Page-level text extractions:
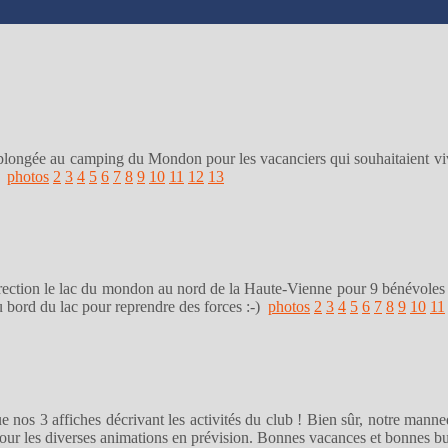
ngée au camping du Mondon pour les vacanciers qui souhaitaient vivre 
us
photos
2
3
4
5
6
7
8
9
10
11
12
13
rection le lac du mondon au nord de la Haute-Vienne pour 9 bénévoles d
au bord du lac pour reprendre des forces :-)
photos
2
3
4
5
6
7
8
9
10
11
 nos 3 affiches décrivant les activités du club ! Bien sûr, notre manneq
s pour les diverses animations en prévision. Bonnes vacances et bonnes b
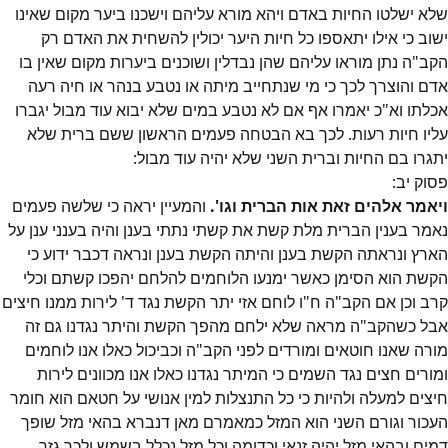
שלא ישלטו החיות באדם ויהא מורא עליהם וישכנו ביער מקום שאינו
ישוב כי אילו יתאספו כל חיות היער יכולין להשחית את האדם רק
הקב"ה נתן מוראו עליהם שהן נבדלין ושוכנים ביערות מקום שאין בו
אדם והוצרך לכך כי מי שנתחייב מיתה או נטבע בנהר או חיה רעה
אכלתו וא"כ יאמרו אף אם לא נטבע במים שלא יבוא עוד מבול יגברו
עליו חיות רעות. לכך בא הבטחה פעמים הראשון ששם ברית שלא
יתגרו בם החיות וברית השני שלא יהיה עוד מבול:
פסוק
יב
:
ויאמר אלהים זאת אות הברית וגו'.
והמעיין יראה כי שלשה פעמים
נאמר בענין הברית מלת קשת את קשתי נתתי בענן והיה בענני ענן על
הארץ ונראתה הקשת בענן והיתה הקשת בענן ונראה דכבר ידוע כי
הקשת הוא הסימן כאשר ימנעו הלוחמים להלחם יהפכו קשתם וכלי
קרב וכן אם הקב"ה ח"ו לוחם אזי יתר הקשת נגד ד' לירות ממנו חיצים
אבל כשהקב"ה מראה שלא ילחם מהפך הקשת והיתר נגדנו גם זה
מורה שאנו חוטאים ומורדים לפני הקב"ה וכביכול כאלו אנו לוחמים
ומורים חצים נגד השמים כי המיתר נגדנו כאלו אנו מכוונים לירות
חיצים למעלה ולהיות כי כל התנצלות למין אנושי על חטאם הוא חומר
העכור וגורם השני הוא המזל כמאמרם מאן דנברא בהאי מזל שופך
דמים ובהאי מזל יהיה זנאי וכדומה וכל מזל נכלל בשמש ולכך גזר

__WHAT NEEDS TO BE DONE__: Your output should be the records above, duplicated exactly and picture-free.

__TASK ANSWER__:
ngée au camping du Mondon pour les vacanciers qui souhaitaient vivre 
us
photos
2
3
4
5
6
7
8
9
10
11
12
13
rection le lac du mondon au nord de la Haute-Vienne pour 9 bénévoles d
au bord du lac pour reprendre des forces :-)
photos
2
3
4
5
6
7
8
9
10
11
 nos 3 affiches décrivant les activités du club ! Bien sûr, notre manneq
s pour les diverses animations en prévision. Bonnes vacances et bonnes b
שלא ישלטו החיות באדם ויהא מורא עליהם וישכנו ביער מקום שאינו
ישוב כי אילו יתאספו כל חיות היער יכולין להשחית את האדם רק
הקב"ה נתן מוראו עליהם שהן נבדלין ושוכנים ביערות מקום שאין בו
אדם והוצרך לכך כי מי שנתחייב מיתה או נטבע בנהר או חיה רעה
אכלתו וא"כ יאמרו אף אם לא נטבע במים שלא יבוא עוד מבול יגברו
עליו חיות רעות. לכך בא הבטחה פעמים הראשון ששם ברית שלא
יתגרו בם החיות וברית השני שלא יהיה עוד מבול:
פסוק
יב
:
ויאמר אלהים זאת אות הברית וגו'.
והמעיין יראה כי שלשה פעמים
נאמר בענין הברית מלת קשת את קשתי נתתי בענן והיה בענני ענן על
הארץ ונראתה הקשת בענן והיתה הקשת בענן ונראה דכבר ידוע כי
הקשת הוא הסימן כאשר ימנעו הלוחמים להלחם יהפכו קשתם וכלי
קרב וכן אם הקב"ה ח"ו לוחם אזי יתר הקשת נגד ד' לירות ממנו חיצים
אבל כשהקב"ה מראה שלא ילחם מהפך הקשת והיתר נגדנו גם זה
מורה שאנו חוטאים ומורדים לפני הקב"ה וכביכול כאלו אנו לוחמים
ומורים חצים נגד השמים כי המיתר נגדנו כאלו אנו מכוונים לירות
חיצים למעלה ולהיות כי כל התנצלות למין אנושי על חטאם הוא חומר
העכור וגורם השני הוא המזל כמאמרם מאן דנברא בהאי מזל שופך
דמים ובהאי מזל יהיה זנאי וכדומה וכל מזל נכלל בשמש ולכך גזר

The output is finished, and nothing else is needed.